I’ve always wondered (in a non-snarky way, honestly) what they were thinking when they built the post-WWII science buildings. To me they look and feel like motels, with all those straight skinny lines and corridors and staircases along the outside of the buildings and more or less open to the elements:
The other day I found some photos from the Houston Post archives that help me understand it better. Here is one of the new buildings at the University of St. Thomas, in an image dated September 10, 1958:
And dated September 12, 1958, the new Cullinan Wing at the MFAH, right across the street from Rice:
In this context the Biology and Geology buildings at Rice, which were under construction at this exact moment, make much more sense.
Bonus: The whole place gets power washed for commencement.
Maybe some day the new ugly grey art building will make sense to someone.
I guess it’s possible.
It’s lovely, and transparent, and the gray brick is a nod to the gray highlights in the other St.
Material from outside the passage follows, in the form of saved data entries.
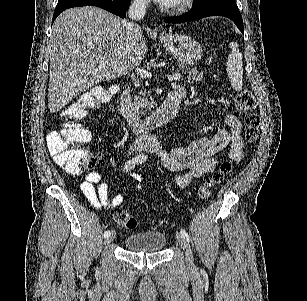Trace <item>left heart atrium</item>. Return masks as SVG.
<instances>
[{
  "mask_svg": "<svg viewBox=\"0 0 307 301\" xmlns=\"http://www.w3.org/2000/svg\"><path fill=\"white\" fill-rule=\"evenodd\" d=\"M159 4H175L176 0H158ZM123 62H138V61H123Z\"/></svg>",
  "mask_w": 307,
  "mask_h": 301,
  "instance_id": "obj_1",
  "label": "left heart atrium"
}]
</instances>
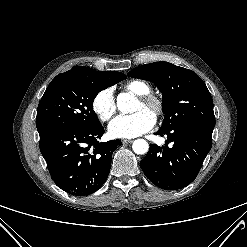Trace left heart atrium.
Instances as JSON below:
<instances>
[{
	"mask_svg": "<svg viewBox=\"0 0 247 247\" xmlns=\"http://www.w3.org/2000/svg\"><path fill=\"white\" fill-rule=\"evenodd\" d=\"M155 117L141 109L130 115L116 117L109 125V134L114 138H133L151 130Z\"/></svg>",
	"mask_w": 247,
	"mask_h": 247,
	"instance_id": "39dd6f15",
	"label": "left heart atrium"
}]
</instances>
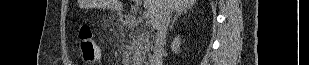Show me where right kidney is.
Here are the masks:
<instances>
[{"instance_id":"obj_1","label":"right kidney","mask_w":309,"mask_h":65,"mask_svg":"<svg viewBox=\"0 0 309 65\" xmlns=\"http://www.w3.org/2000/svg\"><path fill=\"white\" fill-rule=\"evenodd\" d=\"M181 38L176 36L171 43V50L173 53L178 54L180 52Z\"/></svg>"}]
</instances>
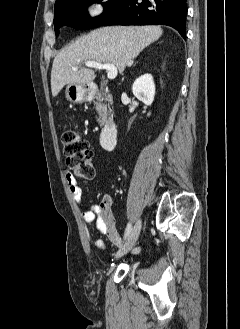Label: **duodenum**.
Wrapping results in <instances>:
<instances>
[{"label":"duodenum","mask_w":240,"mask_h":329,"mask_svg":"<svg viewBox=\"0 0 240 329\" xmlns=\"http://www.w3.org/2000/svg\"><path fill=\"white\" fill-rule=\"evenodd\" d=\"M97 91V86H91L87 92V100H93ZM117 132V127L113 123L105 124L100 136L101 146L104 150L111 151L114 148Z\"/></svg>","instance_id":"duodenum-1"}]
</instances>
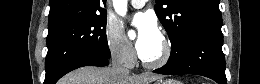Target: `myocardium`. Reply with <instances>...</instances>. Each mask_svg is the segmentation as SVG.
Here are the masks:
<instances>
[{
  "instance_id": "myocardium-1",
  "label": "myocardium",
  "mask_w": 260,
  "mask_h": 84,
  "mask_svg": "<svg viewBox=\"0 0 260 84\" xmlns=\"http://www.w3.org/2000/svg\"><path fill=\"white\" fill-rule=\"evenodd\" d=\"M161 43H162V51L158 58L154 60H147L144 57L140 56V61L144 67L149 69H158L165 66L169 62L172 54L171 42L166 35H162Z\"/></svg>"
}]
</instances>
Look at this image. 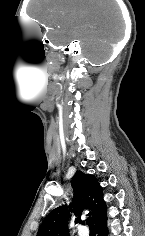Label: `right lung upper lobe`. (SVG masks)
Returning <instances> with one entry per match:
<instances>
[{
	"instance_id": "1",
	"label": "right lung upper lobe",
	"mask_w": 145,
	"mask_h": 236,
	"mask_svg": "<svg viewBox=\"0 0 145 236\" xmlns=\"http://www.w3.org/2000/svg\"><path fill=\"white\" fill-rule=\"evenodd\" d=\"M74 197L72 199V208L68 206H59L52 210L44 219L37 236H69L68 219L70 211L76 214L83 209H91L94 223L98 222L106 215L107 208L103 199L102 188L93 175L84 174L77 171L72 179ZM76 223H83L80 216L76 218Z\"/></svg>"
}]
</instances>
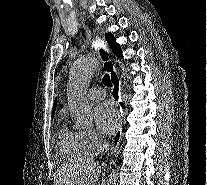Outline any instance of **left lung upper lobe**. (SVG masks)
<instances>
[{"label": "left lung upper lobe", "mask_w": 207, "mask_h": 185, "mask_svg": "<svg viewBox=\"0 0 207 185\" xmlns=\"http://www.w3.org/2000/svg\"><path fill=\"white\" fill-rule=\"evenodd\" d=\"M105 39L107 40L108 44L110 45L112 51L118 57H122V50L120 45L116 42L115 38L111 33L105 34Z\"/></svg>", "instance_id": "left-lung-upper-lobe-1"}]
</instances>
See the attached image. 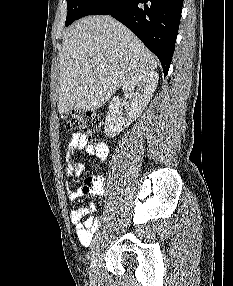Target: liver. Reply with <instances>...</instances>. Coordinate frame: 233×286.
I'll return each mask as SVG.
<instances>
[{
  "label": "liver",
  "mask_w": 233,
  "mask_h": 286,
  "mask_svg": "<svg viewBox=\"0 0 233 286\" xmlns=\"http://www.w3.org/2000/svg\"><path fill=\"white\" fill-rule=\"evenodd\" d=\"M58 112L95 111L133 75L157 67L155 56L111 16L82 18L66 31L59 59Z\"/></svg>",
  "instance_id": "1"
}]
</instances>
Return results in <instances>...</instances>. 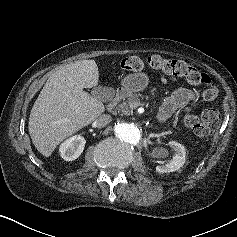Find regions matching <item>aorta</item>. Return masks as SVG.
<instances>
[{
	"mask_svg": "<svg viewBox=\"0 0 237 237\" xmlns=\"http://www.w3.org/2000/svg\"><path fill=\"white\" fill-rule=\"evenodd\" d=\"M114 132L117 137L130 144H137L141 138V130L132 123H117Z\"/></svg>",
	"mask_w": 237,
	"mask_h": 237,
	"instance_id": "aorta-1",
	"label": "aorta"
}]
</instances>
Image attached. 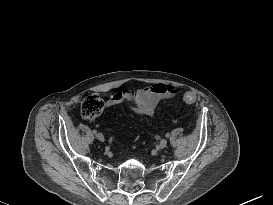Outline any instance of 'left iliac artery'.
I'll return each instance as SVG.
<instances>
[{"label": "left iliac artery", "mask_w": 273, "mask_h": 205, "mask_svg": "<svg viewBox=\"0 0 273 205\" xmlns=\"http://www.w3.org/2000/svg\"><path fill=\"white\" fill-rule=\"evenodd\" d=\"M165 136L168 138V137L170 136V134H169V133H167Z\"/></svg>", "instance_id": "1"}]
</instances>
Joe brick around the campus.
You are exactly right: those pictures show just what they were thinking. In the early days of A/C, rooms opening into shaded exterior corridors was quite common to minimize conditioned space. In fact, that is why you think of a motel. Cf. the somewhat-lamented old Wiess College. Of note, however, is the fact that the Museum’s Cullinan Hall, designed by the International Style master Mies van der Rohe himself, and the St. Thomas buildings, an early project of Mies protege Philip Johnson, emphasize steel framing and glass while the Science triplets emphasize “Rice materials” like St. Joe brick, concrete, and even some colored stone detailing. While they look dated now, back then they seemed incredibly modern. It makes sense, in my opinion, to include Hamman Hall and Herman Brown Hall in that group as they were all designed by George Pierce and Abel Pierce, who had the firm of Pierce and Pierce and were not related to each other.